# AIM OF THE TASK:
Across the entries below, tally every line that holds the string "coincidencias" and reply with the number only.

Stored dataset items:
*** Begin section ***

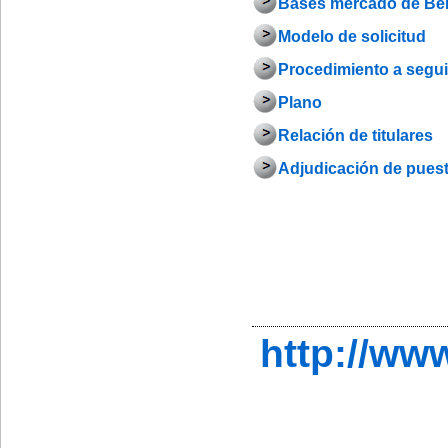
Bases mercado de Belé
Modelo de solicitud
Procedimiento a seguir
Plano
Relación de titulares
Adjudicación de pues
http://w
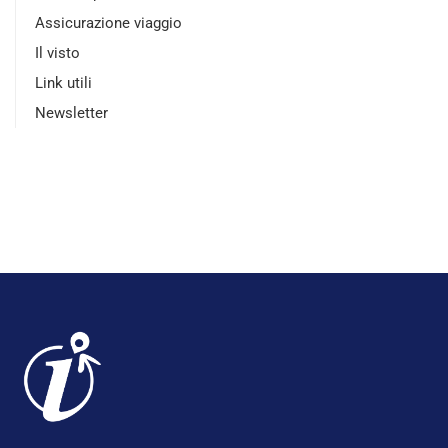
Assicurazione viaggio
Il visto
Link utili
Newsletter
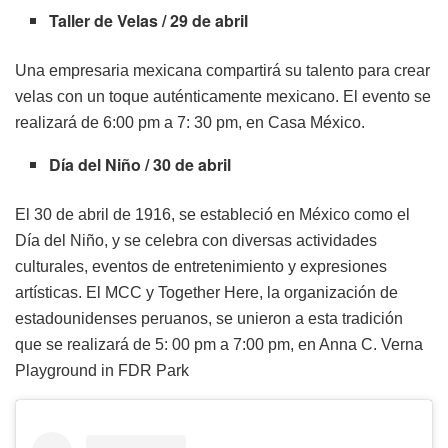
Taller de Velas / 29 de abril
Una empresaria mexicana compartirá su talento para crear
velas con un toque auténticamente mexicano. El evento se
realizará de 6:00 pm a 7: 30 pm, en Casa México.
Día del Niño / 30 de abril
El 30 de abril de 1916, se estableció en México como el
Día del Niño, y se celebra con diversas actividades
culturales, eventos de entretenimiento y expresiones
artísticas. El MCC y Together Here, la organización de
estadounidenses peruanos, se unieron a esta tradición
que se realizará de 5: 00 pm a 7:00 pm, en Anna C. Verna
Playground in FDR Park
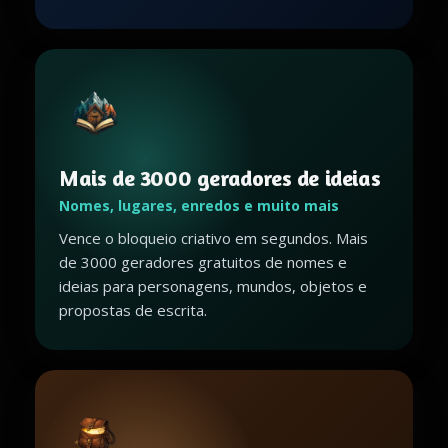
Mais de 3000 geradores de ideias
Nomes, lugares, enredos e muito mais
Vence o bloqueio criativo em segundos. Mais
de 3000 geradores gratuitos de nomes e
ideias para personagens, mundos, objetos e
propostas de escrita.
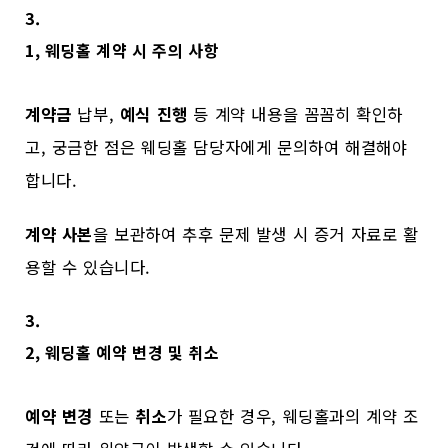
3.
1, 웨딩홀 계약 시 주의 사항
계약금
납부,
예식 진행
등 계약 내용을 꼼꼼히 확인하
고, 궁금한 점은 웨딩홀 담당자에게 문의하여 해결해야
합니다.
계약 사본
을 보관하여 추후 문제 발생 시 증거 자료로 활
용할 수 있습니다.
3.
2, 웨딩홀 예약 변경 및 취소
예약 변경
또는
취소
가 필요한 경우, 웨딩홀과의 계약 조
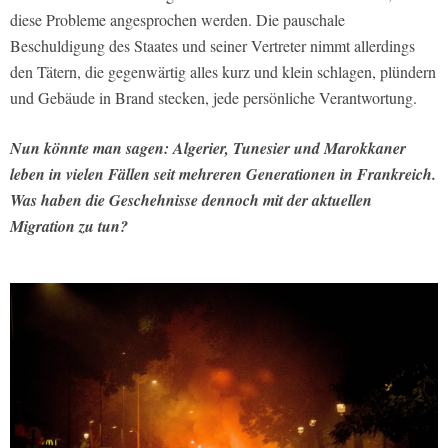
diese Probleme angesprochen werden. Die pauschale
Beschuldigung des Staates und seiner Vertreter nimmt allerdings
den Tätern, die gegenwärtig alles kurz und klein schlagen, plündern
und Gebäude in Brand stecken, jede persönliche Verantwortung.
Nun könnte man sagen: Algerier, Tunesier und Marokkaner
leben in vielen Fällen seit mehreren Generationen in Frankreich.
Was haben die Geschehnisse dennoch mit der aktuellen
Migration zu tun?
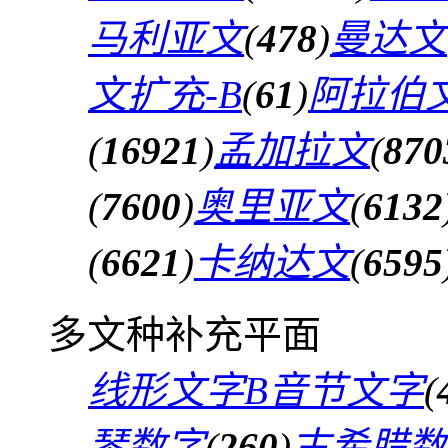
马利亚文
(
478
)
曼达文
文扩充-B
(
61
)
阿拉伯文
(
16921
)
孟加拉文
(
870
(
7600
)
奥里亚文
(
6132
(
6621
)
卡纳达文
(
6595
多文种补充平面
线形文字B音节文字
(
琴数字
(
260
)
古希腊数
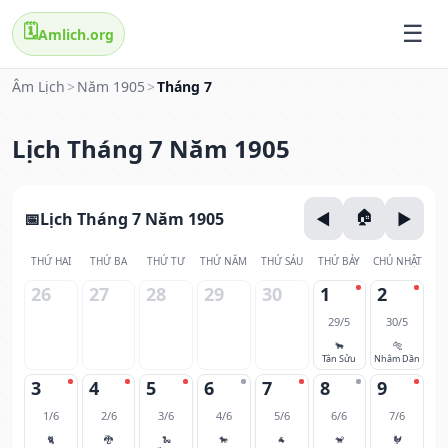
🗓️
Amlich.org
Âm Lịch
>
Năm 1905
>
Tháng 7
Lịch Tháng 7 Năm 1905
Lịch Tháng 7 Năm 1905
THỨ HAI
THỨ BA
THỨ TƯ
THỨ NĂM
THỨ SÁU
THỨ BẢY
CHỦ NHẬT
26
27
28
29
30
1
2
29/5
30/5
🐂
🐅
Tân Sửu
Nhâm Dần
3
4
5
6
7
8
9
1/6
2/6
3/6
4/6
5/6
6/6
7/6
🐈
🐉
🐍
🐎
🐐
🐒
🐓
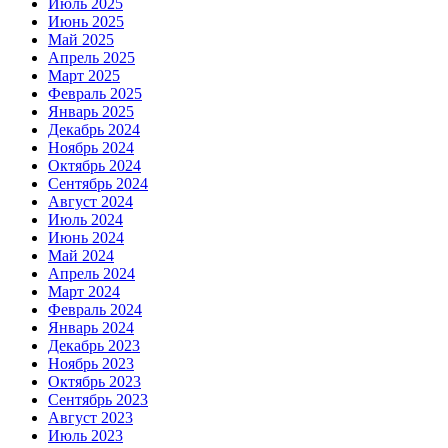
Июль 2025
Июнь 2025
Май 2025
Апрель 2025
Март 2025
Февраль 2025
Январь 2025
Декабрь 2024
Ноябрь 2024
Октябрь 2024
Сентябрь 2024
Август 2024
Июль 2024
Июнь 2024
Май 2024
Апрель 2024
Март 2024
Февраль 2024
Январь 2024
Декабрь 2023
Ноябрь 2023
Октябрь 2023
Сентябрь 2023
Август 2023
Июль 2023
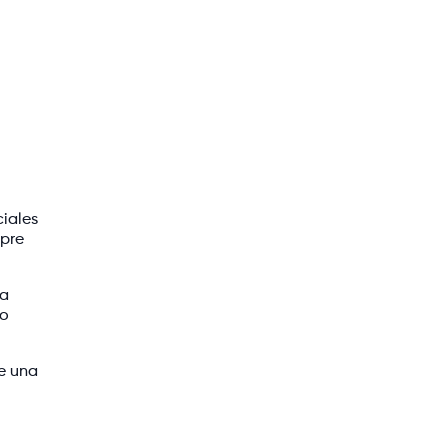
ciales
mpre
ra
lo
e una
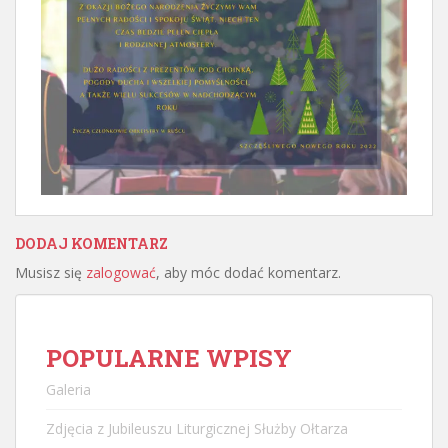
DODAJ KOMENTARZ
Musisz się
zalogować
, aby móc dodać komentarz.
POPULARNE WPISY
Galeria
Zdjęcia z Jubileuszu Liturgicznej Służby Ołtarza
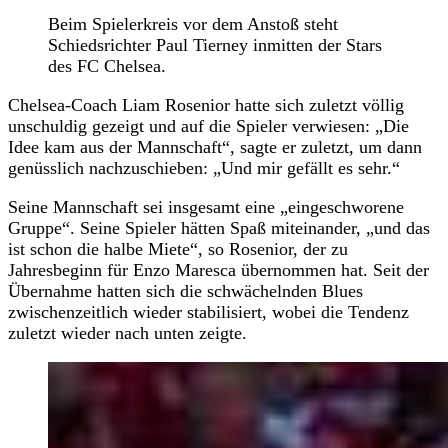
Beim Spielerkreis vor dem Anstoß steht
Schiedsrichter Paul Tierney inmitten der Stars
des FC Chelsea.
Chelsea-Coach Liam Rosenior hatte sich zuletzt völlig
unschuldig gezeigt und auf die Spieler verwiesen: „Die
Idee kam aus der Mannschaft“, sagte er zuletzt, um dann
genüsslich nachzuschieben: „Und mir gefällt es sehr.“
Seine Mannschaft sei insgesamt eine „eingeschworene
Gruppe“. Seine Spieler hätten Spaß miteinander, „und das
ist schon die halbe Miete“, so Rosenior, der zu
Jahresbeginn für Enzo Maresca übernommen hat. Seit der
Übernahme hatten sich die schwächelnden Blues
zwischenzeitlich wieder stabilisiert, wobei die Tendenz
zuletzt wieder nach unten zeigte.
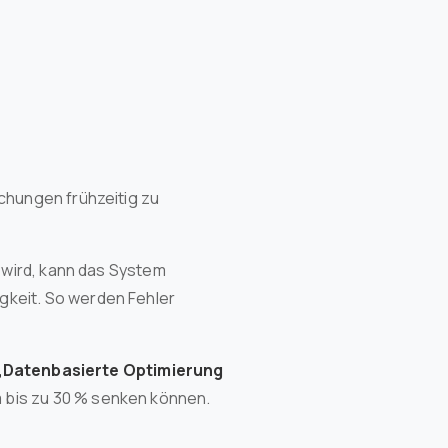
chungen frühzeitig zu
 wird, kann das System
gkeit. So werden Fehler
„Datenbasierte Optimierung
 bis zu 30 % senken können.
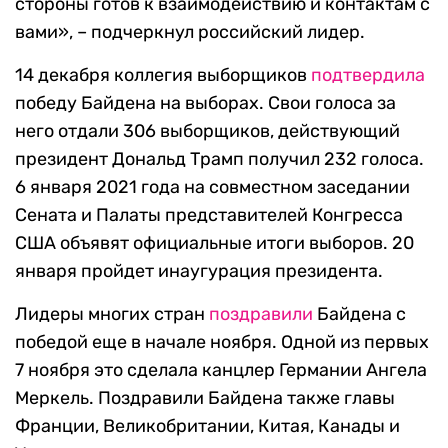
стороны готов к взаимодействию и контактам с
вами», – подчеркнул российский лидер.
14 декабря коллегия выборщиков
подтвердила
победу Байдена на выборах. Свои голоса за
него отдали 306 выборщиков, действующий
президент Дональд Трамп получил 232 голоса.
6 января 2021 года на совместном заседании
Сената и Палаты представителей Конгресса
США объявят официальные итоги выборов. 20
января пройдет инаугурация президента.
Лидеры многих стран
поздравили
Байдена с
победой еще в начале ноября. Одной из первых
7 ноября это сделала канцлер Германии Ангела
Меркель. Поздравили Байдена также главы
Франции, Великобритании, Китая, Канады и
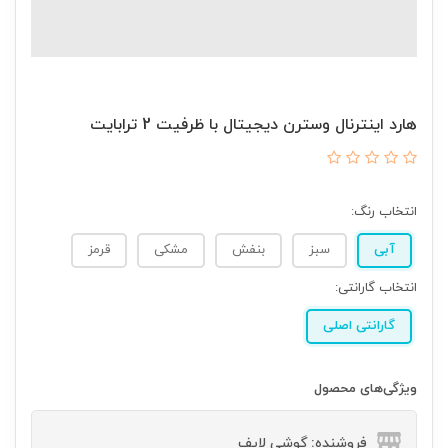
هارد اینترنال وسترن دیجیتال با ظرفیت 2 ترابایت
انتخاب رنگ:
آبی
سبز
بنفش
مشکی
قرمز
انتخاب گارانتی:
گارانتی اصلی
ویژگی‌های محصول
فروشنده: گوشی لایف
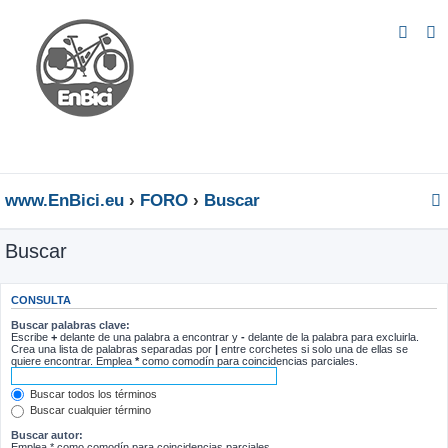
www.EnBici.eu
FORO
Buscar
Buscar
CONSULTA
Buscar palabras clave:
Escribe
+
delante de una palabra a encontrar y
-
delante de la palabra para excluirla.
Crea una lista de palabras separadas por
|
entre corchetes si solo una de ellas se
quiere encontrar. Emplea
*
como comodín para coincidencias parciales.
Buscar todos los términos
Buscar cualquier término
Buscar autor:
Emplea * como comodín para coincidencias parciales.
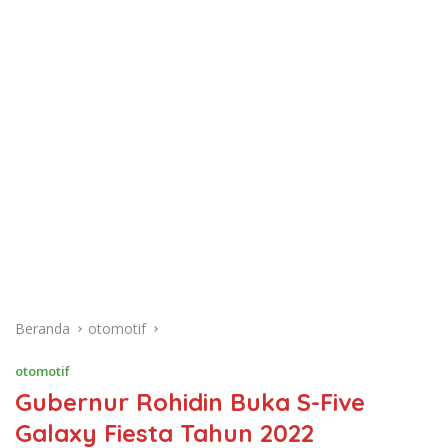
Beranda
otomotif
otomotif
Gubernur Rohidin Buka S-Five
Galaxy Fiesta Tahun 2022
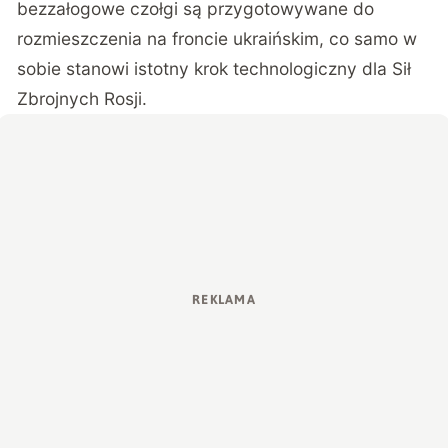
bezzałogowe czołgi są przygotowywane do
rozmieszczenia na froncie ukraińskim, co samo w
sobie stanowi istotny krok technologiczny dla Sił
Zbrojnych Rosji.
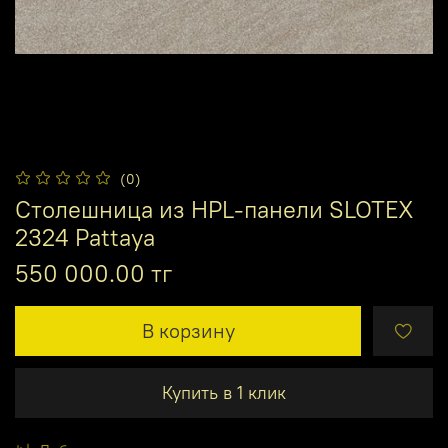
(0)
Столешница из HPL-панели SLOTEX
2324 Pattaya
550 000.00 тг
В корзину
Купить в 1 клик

*** End section ***

# EXPECTED OUTPUT:
2